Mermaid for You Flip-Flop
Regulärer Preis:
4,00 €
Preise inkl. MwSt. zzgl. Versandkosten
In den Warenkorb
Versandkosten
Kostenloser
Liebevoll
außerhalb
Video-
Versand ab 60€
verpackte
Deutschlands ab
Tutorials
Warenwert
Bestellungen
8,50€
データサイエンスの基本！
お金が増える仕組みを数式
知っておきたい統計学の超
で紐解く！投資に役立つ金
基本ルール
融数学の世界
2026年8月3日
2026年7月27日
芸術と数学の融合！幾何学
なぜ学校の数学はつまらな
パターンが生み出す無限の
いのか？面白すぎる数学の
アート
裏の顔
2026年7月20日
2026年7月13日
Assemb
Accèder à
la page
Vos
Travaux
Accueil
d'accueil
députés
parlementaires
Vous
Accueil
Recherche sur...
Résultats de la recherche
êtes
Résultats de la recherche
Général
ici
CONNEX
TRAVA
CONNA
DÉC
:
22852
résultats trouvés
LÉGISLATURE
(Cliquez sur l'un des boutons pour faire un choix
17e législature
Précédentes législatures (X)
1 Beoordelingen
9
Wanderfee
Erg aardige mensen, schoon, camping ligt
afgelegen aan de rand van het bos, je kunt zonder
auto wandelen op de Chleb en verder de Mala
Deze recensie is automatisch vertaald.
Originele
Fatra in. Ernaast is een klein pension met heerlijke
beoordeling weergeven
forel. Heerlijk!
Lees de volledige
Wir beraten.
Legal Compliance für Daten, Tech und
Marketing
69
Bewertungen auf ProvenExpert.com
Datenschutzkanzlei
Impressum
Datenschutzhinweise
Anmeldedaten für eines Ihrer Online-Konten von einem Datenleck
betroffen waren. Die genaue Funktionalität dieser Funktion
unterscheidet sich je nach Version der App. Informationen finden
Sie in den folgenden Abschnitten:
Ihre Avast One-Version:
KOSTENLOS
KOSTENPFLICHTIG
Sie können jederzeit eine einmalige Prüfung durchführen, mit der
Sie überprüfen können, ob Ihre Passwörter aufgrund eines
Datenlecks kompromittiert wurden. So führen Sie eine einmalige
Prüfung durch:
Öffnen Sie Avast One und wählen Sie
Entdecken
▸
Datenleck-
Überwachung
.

______________________________

§ Task details:
Reproduce the data exactly, character for character.

§ Result for this exercise:
Mermaid for You Flip-Flop
Regulärer Preis:
4,00 €
Preise inkl. MwSt. zzgl. Versandkosten
In den Warenkorb
Versandkosten
Kostenloser
Liebevoll
außerhalb
Video-
Versand ab 60€
verpackte
Deutschlands ab
Tutorials
Warenwert
Bestellungen
8,50€
データサイエンスの基本！
お金が増える仕組みを数式
知っておきたい統計学の超
で紐解く！投資に役立つ金
基本ルール
融数学の世界
2026年8月3日
2026年7月27日
芸術と数学の融合！幾何学
なぜ学校の数学はつまらな
パターンが生み出す無限の
いのか？面白すぎる数学の
アート
裏の顔
2026年7月20日
2026年7月13日
Assemb
Accèder à
la page
Vos
Travaux
Accueil
d'accueil
députés
parlementaires
Vous
Accueil
Recherche sur...
Résultats de la recherche
êtes
Résultats de la recherche
Général
ici
CONNEX
TRAVA
CONNA
DÉC
:
22852
résultats trouvés
LÉGISLATURE
(Cliquez sur l'un des boutons pour faire un choix
17e législature
Précédentes législatures (X)
1 Beoordelingen
9
Wanderfee
Erg aardige mensen, schoon, camping ligt
afgelegen aan de rand van het bos, je kunt zonder
auto wandelen op de Chleb en verder de Mala
Deze recensie is automatisch vertaald.
Originele
Fatra in. Ernaast is een klein pension met heerlijke
beoordeling weergeven
forel. Heerlijk!
Lees de volledige
Wir beraten.
Legal Compliance für Daten, Tech und
Marketing
69
Bewertungen auf ProvenExpert.com
Datenschutzkanzlei
Impressum
Datenschutzhinweise
Anmeldedaten für eines Ihrer Online-Konten von einem Datenleck
betroffen waren. Die genaue Funktionalität dieser Funktion
unterscheidet sich je nach Version der App. Informationen finden
Sie in den folgenden Abschnitten:
Ihre Avast One-Version:
KOSTENLOS
KOSTENPFLICHTIG
Sie können jederzeit eine einmalige Prüfung durchführen, mit der
Sie überprüfen können, ob Ihre Passwörter aufgrund eines
Datenlecks kompromittiert wurden. So führen Sie eine einmalige
Prüfung durch:
Öffnen Sie Avast One und wählen Sie
Entdecken
▸
Datenleck-
Überwachung
.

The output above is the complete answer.